Every case is different, so the better we collaborate with our customers to identify the best evidence in criminal cases, and the smarter we are about the decisions we make, the faster our laboratories can conduct quality testing.

Q: Learning to prioritize evidence will apparently be a major emphasis. How will this "triage" work?

It's interesting you used the word ''triage,'' which has become a controversial term, particularly among some police and prosecutors who get anxious when you suggest that not all physical evidence requires testing in all cases - and not all evidence needs to go to the laboratory all at the same time.

Triage is just a fancy word for prioritization. Many times, the management of evidence is more important that the testing. For example, when you go to the doctor's office for a sore throat, the doctor doesn't order a CT Scan on the off chance that you might have a brain tumor, which is an extremely serious and life threatening disease.

Our health care system could not function that way, and neither can the forensic science system. For the most part, well-trained and educated professionals tend to make smarter decisions, which ultimately increases efficiency. And I would say that any risk that comes from exercising professional discretion about what evidence requires forensic testing is far outweighed by the public safety benefits of crime labs that are able to identify perpetrators more quickly. It has been proven time and again around the country that dumping evidence on crime labs without due diligence at the ''front end'' is business model doomed to failure.

Q: A significant part of the course is web-based. Could you describe that component?

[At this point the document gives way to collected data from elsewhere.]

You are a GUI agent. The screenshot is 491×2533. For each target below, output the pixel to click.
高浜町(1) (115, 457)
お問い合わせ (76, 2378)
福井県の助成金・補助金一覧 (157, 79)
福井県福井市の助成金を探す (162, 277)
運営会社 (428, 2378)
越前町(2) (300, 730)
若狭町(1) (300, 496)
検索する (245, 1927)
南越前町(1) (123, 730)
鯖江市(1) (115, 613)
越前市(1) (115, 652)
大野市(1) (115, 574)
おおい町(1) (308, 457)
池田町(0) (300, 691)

There are a few components to the web-based services. First, we are launching and developing a brand new website at www.michigan.gov/forensics that we will build into an interactive and resource-rich site for the Michigan criminal justice system and the public. We will have literature, short training videos, information about our laboratory services, and other resources that are accessible from the field and from the courtroom.

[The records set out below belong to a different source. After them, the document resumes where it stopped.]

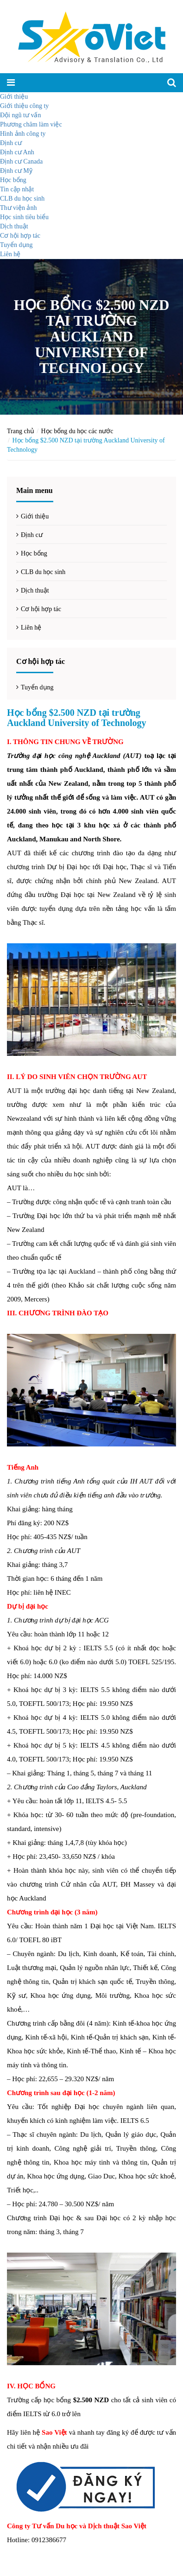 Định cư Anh (17, 152)
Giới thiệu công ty (24, 105)
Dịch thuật (14, 226)
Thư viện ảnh (18, 207)
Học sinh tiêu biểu (24, 217)
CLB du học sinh (22, 198)
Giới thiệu (14, 96)
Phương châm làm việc (31, 124)
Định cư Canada (21, 161)
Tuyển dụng (16, 244)
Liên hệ (10, 254)
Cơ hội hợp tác (20, 235)
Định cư (11, 142)
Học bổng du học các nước (77, 431)
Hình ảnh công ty (23, 133)
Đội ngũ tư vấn (20, 115)
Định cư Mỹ (16, 170)
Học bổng (13, 180)
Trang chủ (20, 431)
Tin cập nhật (17, 189) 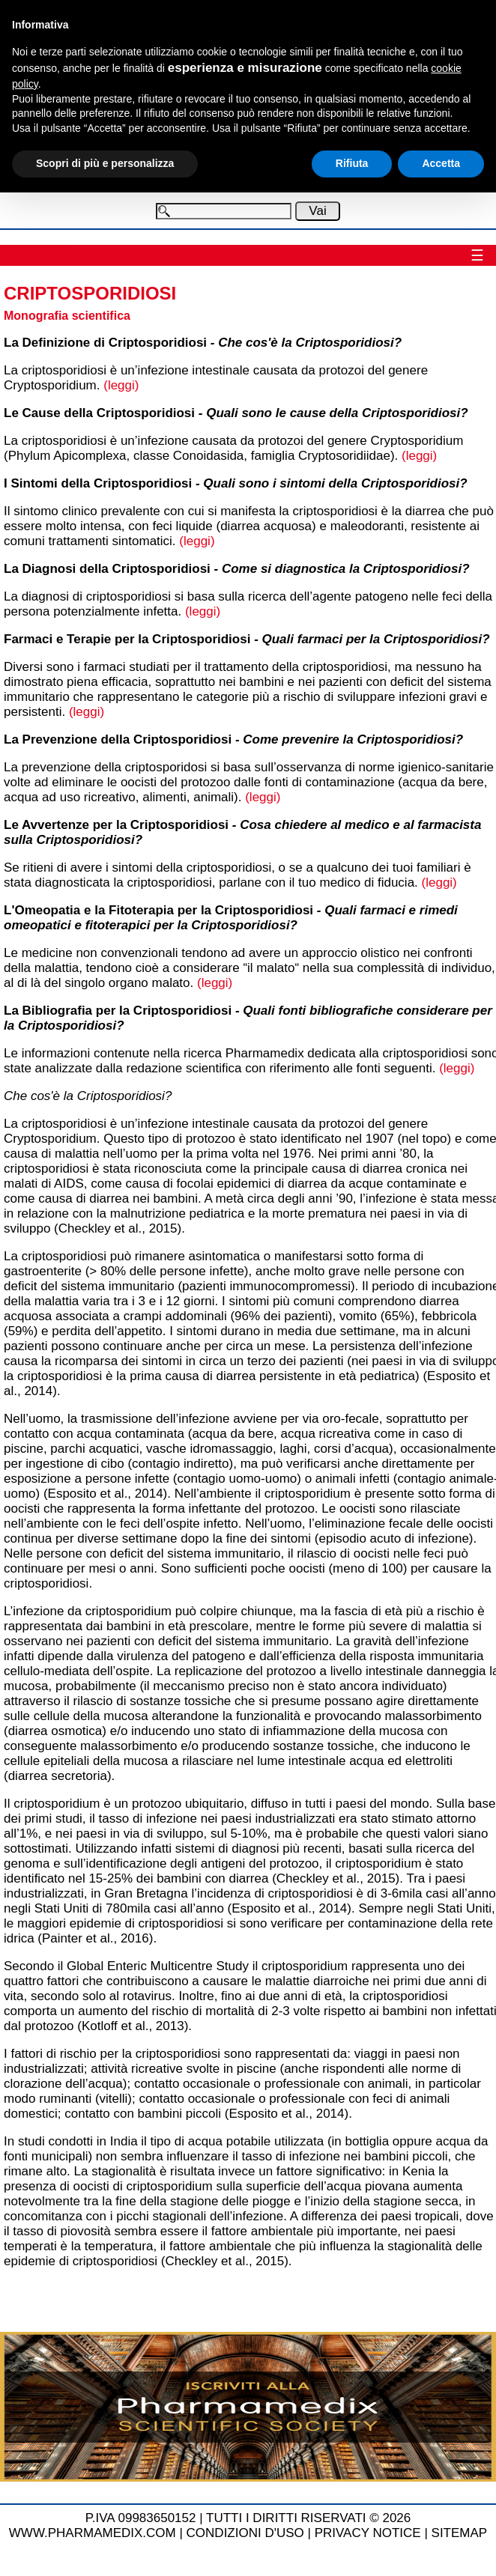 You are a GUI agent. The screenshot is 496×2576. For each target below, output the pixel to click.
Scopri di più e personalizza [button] (105, 163)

Also, we have been working with the National Forensic Science Technology Center (NFSTC) in Largo, Fla., which has developed a number of web-based training programs that we will be using. NFSTC also has a lot of expertise in forensic curriculum development that I think will be helpful to us. I don't want to reinvent any wheels so using existing platforms that have already demonstrated success will be critical to getting the academy running at full speed as quickly as possible.

Q: Are you planning to fine tune the program based on results? What else might the future hold on this front?

This question makes me smile because with Governor Snyder and State Police Director Kriste Etue, measurable program results are a big deal. Yes, we will be tracking a number of critical indicators that will help us evaluate our progress. Adult education is an entire occupation in itself, and there are a number of resources and strategies that we are pulling from that particular community.

And as you might expect, seeking the feedback of those who use our academy will be important towards building it up to its fullest potential. When all is said and done, we want crime scenes and forensic evidence to be taken very seriously in Michigan, and we want to give a voice to items of evidence that can't speak for themselves. Expertise is the name of the game and I think we have an opportunity to really improve how we do business. Ironically, the better we do our job, the few crime scenes we will have, which would be a great thing.